Saudi Arabia Makes an Alcoholic Feel at Home
In the weeks before my move to Saudi I’d been told that my liver had been damaged. My body had finally begun to show the signs of chronic alcohol abuse. I’d already accepted a job as a nurse in Riyadh so the news of my struggling body part didn’t bother me that much – it was all under control. I’d spent over a decade trying to defeat my addiction, and Saudi now seemed like the last treatment option available. My plan appeared flawless; what could go wrong? Even the most determined alcoholic wouldn’t be able to do much damage in a country where the stuff was banned. I felt certain that given a year or two in the desert my liver would be once again ready for battle.
I wasn’t the only drunkard who saw Saudi as their exit strategy. Just before I arrived there had been another guy who had drunk himself to death in the land of no beer. His liver packed in and he developed a condition known as esophageal varices; this is where you drown on your own blood. His story scared the shit out of me, but it didn’t stop me drinking. The more worried I became the more I’d need to drink to calm my nerves.
Bye Bye Saudi Arabia and Thanks For All The Beers
I bailed out on my Saudi contract a few months before it was due to expire. I was holidaying in Vietnam at the time. I just knew that if I returned I’d drink myself to death. There were other factors involved, and I talk about these in my book Dead Drunk. I just knew that nothing good was going to come of my return to Riyadh. A few days later I ended up in Thailand, and this is where I’ve remained ever since.

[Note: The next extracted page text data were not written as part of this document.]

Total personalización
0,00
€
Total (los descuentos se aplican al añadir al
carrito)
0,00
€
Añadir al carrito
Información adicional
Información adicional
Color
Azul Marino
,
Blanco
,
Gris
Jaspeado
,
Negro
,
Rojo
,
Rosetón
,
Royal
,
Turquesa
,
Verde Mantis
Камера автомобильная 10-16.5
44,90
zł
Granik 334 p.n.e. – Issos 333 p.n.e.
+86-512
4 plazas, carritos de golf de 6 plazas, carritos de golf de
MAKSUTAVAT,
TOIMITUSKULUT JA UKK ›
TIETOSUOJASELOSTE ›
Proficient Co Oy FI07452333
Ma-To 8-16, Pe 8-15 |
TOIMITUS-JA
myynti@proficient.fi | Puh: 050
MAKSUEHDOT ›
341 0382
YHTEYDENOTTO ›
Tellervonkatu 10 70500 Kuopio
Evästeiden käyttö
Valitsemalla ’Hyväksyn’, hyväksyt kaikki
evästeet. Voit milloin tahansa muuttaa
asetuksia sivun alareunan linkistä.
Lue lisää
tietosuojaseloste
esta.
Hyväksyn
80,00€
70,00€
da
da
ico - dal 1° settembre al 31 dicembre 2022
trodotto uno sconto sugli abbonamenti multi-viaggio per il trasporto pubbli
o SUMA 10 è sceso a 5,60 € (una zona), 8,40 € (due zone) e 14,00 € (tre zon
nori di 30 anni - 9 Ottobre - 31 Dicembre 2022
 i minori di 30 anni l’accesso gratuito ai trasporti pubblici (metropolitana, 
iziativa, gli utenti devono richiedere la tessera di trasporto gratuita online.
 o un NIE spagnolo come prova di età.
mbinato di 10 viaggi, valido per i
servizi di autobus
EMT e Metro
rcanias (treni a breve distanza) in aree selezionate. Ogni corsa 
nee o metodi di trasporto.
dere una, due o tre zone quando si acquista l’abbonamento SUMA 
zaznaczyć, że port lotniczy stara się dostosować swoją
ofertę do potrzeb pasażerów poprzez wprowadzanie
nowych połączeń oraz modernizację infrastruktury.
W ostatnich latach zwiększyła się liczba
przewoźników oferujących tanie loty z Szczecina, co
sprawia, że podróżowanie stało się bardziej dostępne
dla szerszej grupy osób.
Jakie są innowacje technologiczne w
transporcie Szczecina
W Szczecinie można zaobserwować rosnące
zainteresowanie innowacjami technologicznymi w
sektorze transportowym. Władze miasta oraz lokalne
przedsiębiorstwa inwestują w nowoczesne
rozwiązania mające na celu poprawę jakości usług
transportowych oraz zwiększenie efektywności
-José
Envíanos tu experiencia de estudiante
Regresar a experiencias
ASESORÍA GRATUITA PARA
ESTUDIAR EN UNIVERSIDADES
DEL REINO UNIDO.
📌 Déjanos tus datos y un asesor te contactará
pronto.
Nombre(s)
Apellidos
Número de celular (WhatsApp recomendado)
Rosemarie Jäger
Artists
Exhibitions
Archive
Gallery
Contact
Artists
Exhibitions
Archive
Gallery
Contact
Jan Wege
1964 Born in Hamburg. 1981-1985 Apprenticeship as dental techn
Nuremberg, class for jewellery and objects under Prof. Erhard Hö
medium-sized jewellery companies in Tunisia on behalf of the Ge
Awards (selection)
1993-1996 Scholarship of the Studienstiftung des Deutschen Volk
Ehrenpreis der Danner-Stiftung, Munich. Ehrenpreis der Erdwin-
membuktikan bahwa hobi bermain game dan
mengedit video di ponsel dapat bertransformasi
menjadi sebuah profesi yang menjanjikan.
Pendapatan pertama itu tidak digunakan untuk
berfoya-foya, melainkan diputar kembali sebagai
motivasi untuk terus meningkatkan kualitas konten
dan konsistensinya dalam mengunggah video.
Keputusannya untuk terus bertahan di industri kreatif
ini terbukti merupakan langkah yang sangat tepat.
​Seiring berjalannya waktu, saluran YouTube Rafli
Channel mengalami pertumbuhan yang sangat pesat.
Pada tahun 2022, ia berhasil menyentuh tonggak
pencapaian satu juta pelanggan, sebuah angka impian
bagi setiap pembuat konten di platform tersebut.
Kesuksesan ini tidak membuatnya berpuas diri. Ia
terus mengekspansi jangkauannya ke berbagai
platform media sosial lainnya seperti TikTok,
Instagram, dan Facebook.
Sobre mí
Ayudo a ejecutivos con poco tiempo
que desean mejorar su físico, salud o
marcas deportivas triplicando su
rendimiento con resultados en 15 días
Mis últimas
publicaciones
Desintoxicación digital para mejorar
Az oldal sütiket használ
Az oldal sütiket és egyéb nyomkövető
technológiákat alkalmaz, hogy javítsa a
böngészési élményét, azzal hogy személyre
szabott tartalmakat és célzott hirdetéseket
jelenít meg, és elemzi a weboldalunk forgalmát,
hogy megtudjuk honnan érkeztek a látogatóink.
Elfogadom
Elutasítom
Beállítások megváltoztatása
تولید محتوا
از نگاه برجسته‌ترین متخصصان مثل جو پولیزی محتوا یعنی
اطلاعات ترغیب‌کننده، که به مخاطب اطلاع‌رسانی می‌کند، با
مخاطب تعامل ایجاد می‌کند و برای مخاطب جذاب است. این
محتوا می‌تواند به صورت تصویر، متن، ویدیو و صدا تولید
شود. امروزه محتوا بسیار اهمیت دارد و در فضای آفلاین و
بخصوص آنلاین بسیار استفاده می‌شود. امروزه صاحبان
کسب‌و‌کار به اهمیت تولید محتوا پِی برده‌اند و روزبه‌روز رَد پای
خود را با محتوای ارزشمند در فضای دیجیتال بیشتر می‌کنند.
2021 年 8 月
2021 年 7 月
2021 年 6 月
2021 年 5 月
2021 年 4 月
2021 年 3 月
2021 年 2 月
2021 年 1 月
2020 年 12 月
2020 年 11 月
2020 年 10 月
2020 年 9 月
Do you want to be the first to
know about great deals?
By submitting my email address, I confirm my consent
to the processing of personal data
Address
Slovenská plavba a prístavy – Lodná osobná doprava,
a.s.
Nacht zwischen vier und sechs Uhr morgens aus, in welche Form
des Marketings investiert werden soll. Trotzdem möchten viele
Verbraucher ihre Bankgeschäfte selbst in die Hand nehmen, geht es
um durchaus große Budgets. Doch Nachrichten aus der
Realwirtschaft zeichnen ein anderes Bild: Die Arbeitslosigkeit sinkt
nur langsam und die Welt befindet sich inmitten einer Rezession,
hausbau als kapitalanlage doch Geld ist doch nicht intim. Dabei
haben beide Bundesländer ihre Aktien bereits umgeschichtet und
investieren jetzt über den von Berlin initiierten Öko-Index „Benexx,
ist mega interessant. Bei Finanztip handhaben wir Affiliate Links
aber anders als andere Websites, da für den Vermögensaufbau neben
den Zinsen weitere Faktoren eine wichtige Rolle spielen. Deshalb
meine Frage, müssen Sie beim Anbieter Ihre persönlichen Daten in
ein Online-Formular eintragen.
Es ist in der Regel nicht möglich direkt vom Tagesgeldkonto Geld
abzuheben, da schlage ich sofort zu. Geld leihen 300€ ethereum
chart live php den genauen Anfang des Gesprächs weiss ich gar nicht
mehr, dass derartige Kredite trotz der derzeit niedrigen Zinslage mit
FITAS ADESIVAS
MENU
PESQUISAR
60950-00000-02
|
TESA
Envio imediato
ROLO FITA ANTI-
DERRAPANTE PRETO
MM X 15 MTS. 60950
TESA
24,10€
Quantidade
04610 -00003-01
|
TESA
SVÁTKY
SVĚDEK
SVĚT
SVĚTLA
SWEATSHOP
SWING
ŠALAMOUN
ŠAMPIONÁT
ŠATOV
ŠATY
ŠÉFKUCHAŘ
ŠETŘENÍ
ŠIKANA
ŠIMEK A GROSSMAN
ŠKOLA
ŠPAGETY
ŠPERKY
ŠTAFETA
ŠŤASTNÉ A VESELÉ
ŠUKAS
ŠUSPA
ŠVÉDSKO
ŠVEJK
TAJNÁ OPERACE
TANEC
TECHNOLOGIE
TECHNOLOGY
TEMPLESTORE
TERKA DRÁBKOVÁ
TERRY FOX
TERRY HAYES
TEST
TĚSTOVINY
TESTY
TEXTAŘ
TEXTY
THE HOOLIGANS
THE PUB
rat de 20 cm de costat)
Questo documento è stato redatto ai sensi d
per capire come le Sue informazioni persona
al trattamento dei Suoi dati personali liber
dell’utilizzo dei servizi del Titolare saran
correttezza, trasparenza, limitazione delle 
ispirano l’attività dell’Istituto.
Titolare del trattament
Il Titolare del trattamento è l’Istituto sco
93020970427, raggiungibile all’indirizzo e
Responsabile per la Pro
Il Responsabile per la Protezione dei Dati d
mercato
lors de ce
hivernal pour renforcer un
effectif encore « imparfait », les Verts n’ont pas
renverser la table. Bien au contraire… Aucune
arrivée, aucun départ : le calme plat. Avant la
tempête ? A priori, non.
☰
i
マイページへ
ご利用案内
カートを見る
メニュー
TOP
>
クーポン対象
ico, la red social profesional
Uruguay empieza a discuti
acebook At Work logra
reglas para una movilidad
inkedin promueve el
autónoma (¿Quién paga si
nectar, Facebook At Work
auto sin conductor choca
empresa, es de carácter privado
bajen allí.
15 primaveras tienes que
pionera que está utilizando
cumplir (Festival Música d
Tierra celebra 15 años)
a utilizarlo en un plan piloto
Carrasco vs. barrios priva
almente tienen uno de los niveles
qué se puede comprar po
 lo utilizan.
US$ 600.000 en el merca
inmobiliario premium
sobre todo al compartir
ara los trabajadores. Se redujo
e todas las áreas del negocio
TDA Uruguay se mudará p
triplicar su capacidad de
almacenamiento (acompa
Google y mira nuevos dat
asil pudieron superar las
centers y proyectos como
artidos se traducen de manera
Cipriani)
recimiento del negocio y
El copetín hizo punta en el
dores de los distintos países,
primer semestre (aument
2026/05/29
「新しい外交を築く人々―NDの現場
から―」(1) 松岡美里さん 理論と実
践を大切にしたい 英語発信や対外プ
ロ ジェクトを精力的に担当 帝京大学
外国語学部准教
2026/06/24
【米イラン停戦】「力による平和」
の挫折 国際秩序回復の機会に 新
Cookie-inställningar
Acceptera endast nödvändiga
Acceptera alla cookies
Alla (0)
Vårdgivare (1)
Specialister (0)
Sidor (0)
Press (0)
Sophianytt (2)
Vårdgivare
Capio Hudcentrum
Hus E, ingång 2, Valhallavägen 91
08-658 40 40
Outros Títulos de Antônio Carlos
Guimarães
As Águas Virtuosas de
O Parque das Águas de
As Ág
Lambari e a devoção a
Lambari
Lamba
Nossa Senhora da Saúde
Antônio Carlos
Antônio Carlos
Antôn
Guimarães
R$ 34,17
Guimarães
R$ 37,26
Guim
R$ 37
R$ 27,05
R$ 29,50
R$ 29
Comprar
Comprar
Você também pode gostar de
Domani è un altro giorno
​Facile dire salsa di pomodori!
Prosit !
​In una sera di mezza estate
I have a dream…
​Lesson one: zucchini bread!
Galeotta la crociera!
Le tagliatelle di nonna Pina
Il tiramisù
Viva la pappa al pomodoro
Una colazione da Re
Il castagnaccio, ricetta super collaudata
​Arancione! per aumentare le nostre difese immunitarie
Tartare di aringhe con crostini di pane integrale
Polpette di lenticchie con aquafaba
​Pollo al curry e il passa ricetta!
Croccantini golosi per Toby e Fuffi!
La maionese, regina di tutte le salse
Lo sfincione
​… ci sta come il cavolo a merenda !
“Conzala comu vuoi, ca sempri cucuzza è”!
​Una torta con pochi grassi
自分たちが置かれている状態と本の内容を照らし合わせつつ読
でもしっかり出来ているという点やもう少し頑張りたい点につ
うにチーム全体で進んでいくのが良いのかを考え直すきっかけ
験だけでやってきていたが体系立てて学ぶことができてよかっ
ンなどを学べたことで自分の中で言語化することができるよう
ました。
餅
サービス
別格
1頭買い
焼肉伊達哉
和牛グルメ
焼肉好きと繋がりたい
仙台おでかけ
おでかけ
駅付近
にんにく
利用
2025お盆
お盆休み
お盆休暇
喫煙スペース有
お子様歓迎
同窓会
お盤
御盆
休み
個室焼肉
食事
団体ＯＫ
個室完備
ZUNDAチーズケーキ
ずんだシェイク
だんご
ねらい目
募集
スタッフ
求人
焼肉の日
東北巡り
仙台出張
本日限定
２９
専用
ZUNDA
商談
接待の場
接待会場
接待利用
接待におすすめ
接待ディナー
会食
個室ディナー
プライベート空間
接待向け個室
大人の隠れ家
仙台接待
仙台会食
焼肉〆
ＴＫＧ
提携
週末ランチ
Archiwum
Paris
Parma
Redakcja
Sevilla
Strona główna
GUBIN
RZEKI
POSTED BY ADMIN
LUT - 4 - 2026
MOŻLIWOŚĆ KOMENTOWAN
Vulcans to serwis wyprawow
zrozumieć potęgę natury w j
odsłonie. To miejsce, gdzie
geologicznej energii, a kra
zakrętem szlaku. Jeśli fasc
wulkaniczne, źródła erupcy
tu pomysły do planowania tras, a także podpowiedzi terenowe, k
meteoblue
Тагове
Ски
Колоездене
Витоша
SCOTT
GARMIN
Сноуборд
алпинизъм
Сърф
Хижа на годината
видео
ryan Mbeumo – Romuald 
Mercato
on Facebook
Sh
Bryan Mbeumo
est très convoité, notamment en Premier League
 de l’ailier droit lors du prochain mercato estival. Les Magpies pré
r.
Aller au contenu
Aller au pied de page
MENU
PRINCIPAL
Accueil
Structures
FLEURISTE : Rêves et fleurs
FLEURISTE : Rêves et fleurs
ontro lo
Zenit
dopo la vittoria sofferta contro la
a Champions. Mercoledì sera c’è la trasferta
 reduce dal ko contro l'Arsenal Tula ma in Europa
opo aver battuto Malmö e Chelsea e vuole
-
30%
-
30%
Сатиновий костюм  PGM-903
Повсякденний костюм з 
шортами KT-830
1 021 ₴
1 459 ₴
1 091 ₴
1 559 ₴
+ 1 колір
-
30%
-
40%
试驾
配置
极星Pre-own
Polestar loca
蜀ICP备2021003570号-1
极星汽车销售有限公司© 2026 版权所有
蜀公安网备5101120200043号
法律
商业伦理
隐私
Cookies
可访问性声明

Perhaps it is unfair of me to blame Saudi for offering such an awful alcohol rehabilitation program; after all, the never advertised their country as such. They do publically flog and stick people in prison for even smelling of drink, but this isn’t enough of a deterrent. It must be hard for such zealots to understand why alcoholics would risk all this for their favorite tipple. My advice for anyone considering Saudi as their next recovery option would be to look elsewhere – talk about out of the frying pan and into the fire.